Toffoli diz que hoje prefere chamar golpe militar de 'movimento de 1964'

Segundo ele, esquerda e direita conservadora tiveram a conveniência de não assumir seus erros

Gabriela Sá Pessoa
São Paulo

Durante discurso em seminário sobre os 30 anos da Constituição de 1988, ao falar sobre o golpe militar de 1964, o presidente do STF (Supremo Tribunal Federal), ministro Dias Toffoli, disse que hoje se refere ao período como "movimento de 1964".

Ministro Dias Toffoli, presidente do STF, durante debate sobre os 30 anos da Constituição
Ministro Dias Toffoli, presidente do STF, durante debate sobre os 30 anos da Constituição - Bruno Santos/Folhapress

“Hoje, não me refiro nem mais a golpe nem a revolução. Me refiro a movimento de 1964”, afirmou Toffoli, citando um aprendizado que teve com o ministro da Justiça, Torquato Jardim. A palestra ocorreu nesta segunda-feira (1º), na Faculdade de Direito da USP.

Toffoli traçou um longo histórico do sistema político e partidário brasileiro que, para ele, desde sua origem atende a interesses locais e setorizados, sem capacidade de apresentar propostas nacionais.
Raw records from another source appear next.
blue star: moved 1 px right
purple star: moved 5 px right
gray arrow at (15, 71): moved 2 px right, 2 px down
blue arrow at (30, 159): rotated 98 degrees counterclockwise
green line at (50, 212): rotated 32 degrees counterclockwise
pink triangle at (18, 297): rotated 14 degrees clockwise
Para o presidente do Supremo, mesmo os partidos com orientação ideológica “hoje, se mostram órfãos de qualquer tipo de posicionamento do ponto de vista político, filosófico e institucional”.

A longevidade da Constituição, disse Toffoli, simboliza a estabilidade das instituições políticas e jurídicas do país e deve ser defendida. A Carta, em sua visão, é resultado de um pacto que deu voz "àqueles que foram, por décadas, excluídos da participação dos direitos reais de igualdade não só perante à lei, mas na própria lei".
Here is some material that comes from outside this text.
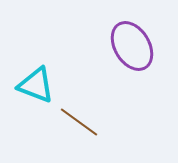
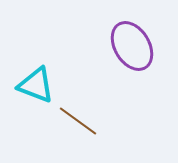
brown line: moved 1 px left, 1 px up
Ao falar do período do regime militar, Toffoli citou textos do historiador Daniel Aarão Reis e afirmou que tanto a esquerda quanto a direita conservadora, naquele período, tiveram a conveniência de não assumir seus erros que antecederam 1964, passando a atribuir os problemas aos militares.

O presidente do Supremo defendeu, também, a pluralidade dos poderes. “O poder que não é plural é violência”, afirmou. “O Judiciário, para ser democrático, precisa das divergências e até mesmo dos embates que vão produzir a síntese de uma decisão plural —que, por ser plural, tem margem democrática.”

Toffoli defendeu reformas que fortaleçam o sistema partidário, aprimorando a cláusula de desempenho para que legendas possam ter acesso a recursos públicos, como tempo de propaganda eleitoral e verbas dos fundos partidário e eleitoral. Também defendeu a alteração do atual sistema de eleição do legislativo, do sistema de lista aberta para o distrital.

Questionado se a confiabilidade do Supremo estava sendo questionada pela população nos últimos anos, o presidente do STF disse que não há base empírica para essa afirmação e que pensa o contrário.

Nos últimos anos, afirmou, o STF lidou com “situações extremamente dramáticas e delicadas”, citando o processo de impeachment da ex-presidente Dilma Rousseff, a cassação do ex-presidente da Câmara Eduardo Cunha (MDB) e duas denúncias contra o presidente Michel Temer.

“Nós, com todas as críticas que se pode fazer, nos saímos bem ou mal? Minha resposta é que saímos bem. Fomos o poder moderador, o ponto de equilíbrio”, disse.

Repúdio

O Centro Acadêmico 11 de Agosto, entidade que representa os alunos da Faculdade de Direito da USP, divulgou nota de repúdio a Toffoli por causa das afirmações e cobrou uma retratação do ministro.

"Tal posicionamento por parte do presidente da Suprema Corte é grave, sobretudo considerando o atual contexto", diz o comunicado, mencionando que a declaração causou "surpresa geral" e ironicamente ocorreu em discurso sobre os 30 anos da Constituição.

"São justamente posicionamentos como este, que menosprezam os graves crimes contra a humanidade e o brutal desrespeito aos direitos humanos ocorridos no país durante o regime militar, que estimulam o recrudescimento do discurso de ódio e autoritarismo, lamentavelmente crescentes em nosso ambiente político", afirmou a organização.

Para o 11 de Agosto, "o Brasil ainda é marcado por grandes resquícios da ditadura militar e não houve, por parte do Estado brasileiro, prestação de contas de maneira assertiva sobre o que se passou naquele período".

A organização estudantil usou a nota também para condenar "a investida de setores militares com vistas a influenciar o processo eleitoral que se avizinha" e criticar "a ameaça antecipada por parte de candidatos de não reconhecimento do resultado das urnas, atentando outra vez contra a soberania popular".

O comunicado é encerrado com as expressões #DitaduraNuncaMais e #EleNão —esta, mote de protestos contra o presidenciável Jair Bolsonaro (PSL).